Pensate solo che un post di Beyoncé ha un valore pari a oltre 1 milione di Dollari.
Ma cosa potrebbe succedere se un personaggio famoso, come appunto Beyoncé, diventasse superfluo e non più indispensabile? E soprattutto se queste “celebs” e/o pseudo “influencer” venissero sostituite da un sistema automatizzato?
Un esempio? Chi non conosce i Gorillaz? Virtual-Band fondata alla fine degli anni 90 da Damon Albarn e Jamie Hewlett, che “mandano in scena” una versione di sé stessi fatta a cartone animato, o Lilmiquela, 19enne di origine brasiliane/spagnole residente in LA, che ha creato un “avatar” di sé stessa che indossa abiti di lusso e partecipa ad eventi con amici influencer e celebs.

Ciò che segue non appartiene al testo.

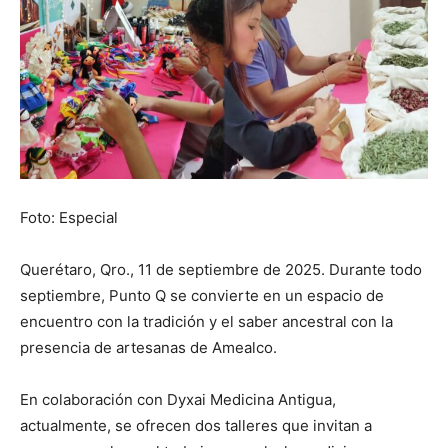
Foto: Especial
Querétaro, Qro., 11 de septiembre de 2025. Durante todo
septiembre, Punto Q se convierte en un espacio de
encuentro con la tradición y el saber ancestral con la
presencia de artesanas de Amealco.
En colaboración con Dyxai Medicina Antigua,
actualmente, se ofrecen dos talleres que invitan a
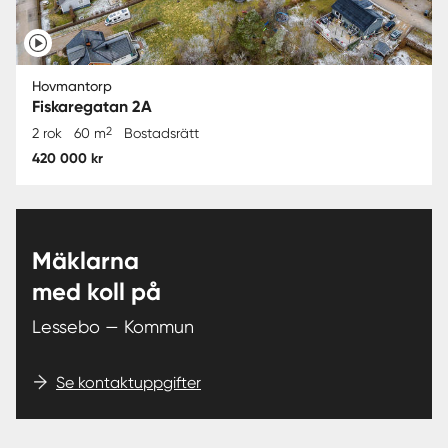
Hovmantorp
Fiskaregatan 2A
2
2 rok
60 m
Bostadsrätt
420 000 kr
Mäklarna
med koll på
Lessebo — Kommun
Se kontaktuppgifter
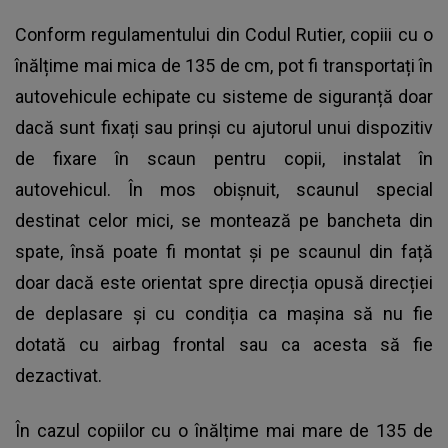
Conform regulamentului din
Codul Rutier,
copiii cu o
înălțime mai mica de 135 de cm, pot fi transportați în
autovehicule echipate cu sisteme de siguranță doar
dacă sunt fixați sau prinși cu ajutorul unui dispozitiv
de fixare în scaun pentru copii, instalat în
autovehicul. În mos obișnuit, scaunul special
destinat celor mici, se montează pe bancheta din
spate, însă poate fi montat și pe scaunul din față
doar dacă este orientat spre direcția opusă direcției
de deplasare și cu condiția ca mașina să nu fie
dotată cu airbag frontal sau ca acesta să fie
dezactivat.
În cazul copiilor cu o înălțime mai mare de 135 de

Nel 2013, Marc Jacobs – all’epoca art director di Louis Vuitton – aveva disegnato i costumi per il tour del virtual avatar di Hatsune Miku, pop star giapponese di 16anni, che performava i propri concerti come ologramma; successivamente nel 2016, sotto la direzione artistica di Nicolas Ghesquiere, LV ha utilizzato il personaggio dell’eroina dai capelli rosa di “Final Fantasy” come volto della campagna SS/16.
Dove ci porterà questa evoluzione? Ma soprattutto la vera domanda è: che fine faranno, dunque, tutti gli pseudo influencer alla Ferragni con l’avvento dei virtual avatar?
Tutto ciò sta già accadendo, il bello è che non tutti se ne sono resi conto.